The mediaevals would consider it absurd to suggest that the purpose of study was to enable people to follow their desires, whatever those might be – say, for wealth or political gain. How can it be “freedom” to indulge a craving for such external and transient things? Where money and technology serve the soul, they may help us to find freedom; but when our souls conversely depend on technology as a means to fulfilling a desire for money, we are not free at all. The first element of knowledge that can set us free is the knowledge that the quest to control and possess the material world is a kind of slavery, and that its results are fundamentally evil. Never before has society encouraged humans to become such thoroughgoing consumers – as though our greatest freedom consists in defining ourselves by our favourite “brand.” Yet even pigs can consume, and few pigs are free. As humans, we have the higher spiritual power of creating. We have the power to give. As we do so, not only our minds but our bodies begin to feel joy, and we come to know in a way that surpasses anything we can learn in the classroom what it is to be truly human. Step by step, we come closer to that higher truth which is beyond words, but which we learn through the practice of virtue.
This practice depends on limitations. As God is by nature three and one, so we are by nature social creatures. There are bad social conventions which can deform and distort us, but social conventions grounded in love are necessary for the flourishing of the human. Misery can be caused by excessive social expectations, but in the West, we are seeing how equal and opposite misery infects people, especially children, when all social expectations are thrown off. Just as a pianist cannot improvise without first learning scales, or a martial artist fight without learning kata, we must learn the patterns of virtue if we are to become truly good. The beauty of a bonsai tree cannot exist without any supports. Likewise, the human cannot become one’s fullest and most beautiful self simply by being left alone in a vacuum.
Since Christians worship the One who called Himself “the Way, the Truth and the Life,” a mature Christian faith has nothing to fear from any educational establishment which prioritises the pursuit of truth as the means to real freedom.

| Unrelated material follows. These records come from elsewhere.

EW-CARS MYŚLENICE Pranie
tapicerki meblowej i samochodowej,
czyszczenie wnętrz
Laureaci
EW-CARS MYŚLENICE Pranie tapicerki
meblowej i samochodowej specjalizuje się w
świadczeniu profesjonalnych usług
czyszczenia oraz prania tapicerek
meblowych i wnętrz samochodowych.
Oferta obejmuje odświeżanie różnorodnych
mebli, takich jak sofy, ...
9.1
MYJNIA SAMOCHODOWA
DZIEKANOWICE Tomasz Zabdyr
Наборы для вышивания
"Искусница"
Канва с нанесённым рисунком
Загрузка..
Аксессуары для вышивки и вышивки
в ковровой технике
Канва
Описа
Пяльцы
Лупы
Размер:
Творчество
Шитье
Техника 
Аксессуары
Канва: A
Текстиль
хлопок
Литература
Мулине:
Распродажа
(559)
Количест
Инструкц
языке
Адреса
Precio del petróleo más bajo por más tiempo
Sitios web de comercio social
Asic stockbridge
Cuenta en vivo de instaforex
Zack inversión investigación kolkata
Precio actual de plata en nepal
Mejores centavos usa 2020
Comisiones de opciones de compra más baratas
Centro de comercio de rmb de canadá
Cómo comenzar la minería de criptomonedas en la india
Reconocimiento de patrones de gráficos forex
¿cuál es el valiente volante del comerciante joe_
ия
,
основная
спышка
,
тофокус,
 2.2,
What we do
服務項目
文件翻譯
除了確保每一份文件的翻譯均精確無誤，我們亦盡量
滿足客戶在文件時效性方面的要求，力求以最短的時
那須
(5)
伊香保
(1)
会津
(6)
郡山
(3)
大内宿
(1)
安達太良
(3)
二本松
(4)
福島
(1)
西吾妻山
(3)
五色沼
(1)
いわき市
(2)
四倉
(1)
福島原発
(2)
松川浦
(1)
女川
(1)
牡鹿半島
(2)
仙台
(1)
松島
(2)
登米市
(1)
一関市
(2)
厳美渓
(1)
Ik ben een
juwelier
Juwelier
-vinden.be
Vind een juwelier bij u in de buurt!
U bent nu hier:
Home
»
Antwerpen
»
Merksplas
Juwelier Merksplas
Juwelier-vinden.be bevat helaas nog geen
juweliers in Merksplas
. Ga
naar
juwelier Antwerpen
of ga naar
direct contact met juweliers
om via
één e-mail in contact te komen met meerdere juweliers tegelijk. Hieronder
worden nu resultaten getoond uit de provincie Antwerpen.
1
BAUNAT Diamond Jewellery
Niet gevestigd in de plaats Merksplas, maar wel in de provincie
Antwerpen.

But any institution which prizes knowledge for the sake of power and prioritises freedom as an end in itself will ultimately only succeed in condemning its students to slavery: slavery, that is, to the desires manufactured by the reigning technocracy. Authentic freedom is found only the pursuit of goodness. Such was the ambition of the founders of the ancient universities. And whatever their historic failings in achieving that ambition, it is a nobler one than the pursuit of liberty conceived as the maximization of unfettered, individual power.